## Action item
From the data below, repeat exactly the lines from the line with "المرور، وقاد بعناية، وتجنب الطرق" to the line with "استنادًا إلى تجربتي", both included.

Extracted information Block Start

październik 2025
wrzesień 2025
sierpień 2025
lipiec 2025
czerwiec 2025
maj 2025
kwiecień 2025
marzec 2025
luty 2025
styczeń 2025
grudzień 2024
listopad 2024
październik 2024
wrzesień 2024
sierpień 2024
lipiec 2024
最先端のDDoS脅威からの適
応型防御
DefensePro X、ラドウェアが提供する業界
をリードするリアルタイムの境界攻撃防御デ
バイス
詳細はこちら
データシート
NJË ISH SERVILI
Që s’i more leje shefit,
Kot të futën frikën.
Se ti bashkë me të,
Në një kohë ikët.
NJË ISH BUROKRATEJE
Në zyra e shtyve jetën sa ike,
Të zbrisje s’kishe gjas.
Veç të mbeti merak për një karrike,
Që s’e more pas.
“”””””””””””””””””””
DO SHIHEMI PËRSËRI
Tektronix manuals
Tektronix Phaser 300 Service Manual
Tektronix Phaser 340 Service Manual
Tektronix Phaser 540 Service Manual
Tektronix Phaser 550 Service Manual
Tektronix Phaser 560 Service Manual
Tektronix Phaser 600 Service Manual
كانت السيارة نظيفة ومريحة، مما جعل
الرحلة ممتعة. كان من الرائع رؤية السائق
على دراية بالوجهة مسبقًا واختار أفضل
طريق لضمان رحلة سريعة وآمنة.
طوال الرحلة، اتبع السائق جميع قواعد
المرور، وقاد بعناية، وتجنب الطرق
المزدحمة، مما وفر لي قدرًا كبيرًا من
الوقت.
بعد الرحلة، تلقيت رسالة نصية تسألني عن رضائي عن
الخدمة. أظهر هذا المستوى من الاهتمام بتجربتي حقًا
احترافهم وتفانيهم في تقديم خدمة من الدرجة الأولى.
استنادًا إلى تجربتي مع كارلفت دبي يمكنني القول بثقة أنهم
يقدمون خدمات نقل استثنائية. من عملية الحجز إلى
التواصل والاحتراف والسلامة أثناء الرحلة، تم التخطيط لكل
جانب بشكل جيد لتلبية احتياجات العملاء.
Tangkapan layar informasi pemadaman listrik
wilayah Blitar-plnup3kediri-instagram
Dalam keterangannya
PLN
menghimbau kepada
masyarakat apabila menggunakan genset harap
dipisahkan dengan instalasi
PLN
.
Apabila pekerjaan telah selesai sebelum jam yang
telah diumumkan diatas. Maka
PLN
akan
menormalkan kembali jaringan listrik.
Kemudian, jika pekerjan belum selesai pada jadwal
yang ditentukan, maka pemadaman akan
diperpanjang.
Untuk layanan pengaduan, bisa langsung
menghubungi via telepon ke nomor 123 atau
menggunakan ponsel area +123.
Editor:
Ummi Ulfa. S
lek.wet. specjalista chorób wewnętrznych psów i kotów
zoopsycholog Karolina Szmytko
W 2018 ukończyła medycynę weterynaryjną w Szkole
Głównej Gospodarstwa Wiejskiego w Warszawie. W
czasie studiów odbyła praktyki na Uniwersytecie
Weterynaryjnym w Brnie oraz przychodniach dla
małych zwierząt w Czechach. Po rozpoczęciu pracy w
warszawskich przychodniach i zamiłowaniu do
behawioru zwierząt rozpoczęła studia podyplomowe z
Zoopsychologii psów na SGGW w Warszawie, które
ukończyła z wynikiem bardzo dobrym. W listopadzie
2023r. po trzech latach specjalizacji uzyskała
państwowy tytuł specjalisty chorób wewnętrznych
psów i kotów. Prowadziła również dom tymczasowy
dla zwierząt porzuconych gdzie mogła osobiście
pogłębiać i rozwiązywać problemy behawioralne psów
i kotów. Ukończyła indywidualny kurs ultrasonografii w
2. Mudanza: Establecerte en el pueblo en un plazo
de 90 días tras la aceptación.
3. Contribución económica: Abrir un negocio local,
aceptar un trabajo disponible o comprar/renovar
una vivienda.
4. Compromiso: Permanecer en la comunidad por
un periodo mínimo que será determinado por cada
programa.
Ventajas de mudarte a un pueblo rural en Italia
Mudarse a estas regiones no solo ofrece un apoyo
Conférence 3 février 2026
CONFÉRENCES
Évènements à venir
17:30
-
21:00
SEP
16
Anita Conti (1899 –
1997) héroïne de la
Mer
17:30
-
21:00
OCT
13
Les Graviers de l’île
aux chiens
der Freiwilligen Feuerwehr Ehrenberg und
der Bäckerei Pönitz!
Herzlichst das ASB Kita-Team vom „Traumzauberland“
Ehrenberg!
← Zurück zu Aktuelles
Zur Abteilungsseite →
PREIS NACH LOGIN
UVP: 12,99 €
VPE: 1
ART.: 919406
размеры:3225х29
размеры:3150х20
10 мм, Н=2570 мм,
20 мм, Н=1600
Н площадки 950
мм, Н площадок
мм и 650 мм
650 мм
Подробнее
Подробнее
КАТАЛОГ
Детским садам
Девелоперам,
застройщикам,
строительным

Extracted information Block End

## Reply to the task
المرور، وقاد بعناية، وتجنب الطرق
المزدحمة، مما وفر لي قدرًا كبيرًا من
الوقت.
بعد الرحلة، تلقيت رسالة نصية تسألني عن رضائي عن
الخدمة. أظهر هذا المستوى من الاهتمام بتجربتي حقًا
احترافهم وتفانيهم في تقديم خدمة من الدرجة الأولى.
استنادًا إلى تجربتي مع كارلفت دبي يمكنني القول بثقة أنهم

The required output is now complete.